## To do
Gather each line in the entries that includes the string "fiscaux".

[Saved data entries]
-------------------------

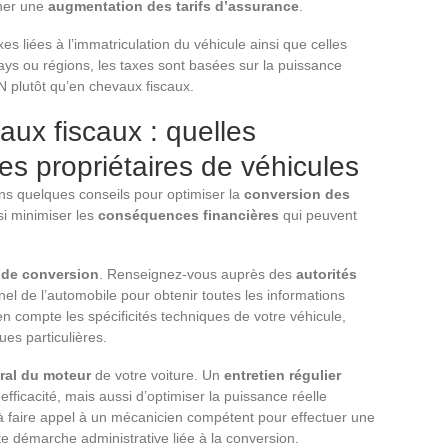
îner une
augmentation des tarifs d’assurance
.
es liées à l’immatriculation du véhicule ainsi que celles
 pays ou régions, les taxes sont basées sur la puissance
 plutôt qu’en chevaux fiscaux.
ux fiscaux : quelles
s propriétaires de véhicules
ns quelques conseils pour optimiser la
conversion des
si minimiser les
conséquences financières
qui peuvent
 de conversion
. Renseignez-vous auprès des
autorités
el de l’automobile pour obtenir toutes les informations
 en compte les spécificités techniques de votre véhicule,
ues particulières.
ral du moteur
de votre voiture. Un
entretien régulier
ficacité, mais aussi d’optimiser la puissance réelle
 faire appel à un mécanicien compétent pour effectuer une
te démarche administrative liée à la conversion.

-------------------------

## Response
 plutôt qu’en chevaux fiscaux.
ux fiscaux : quelles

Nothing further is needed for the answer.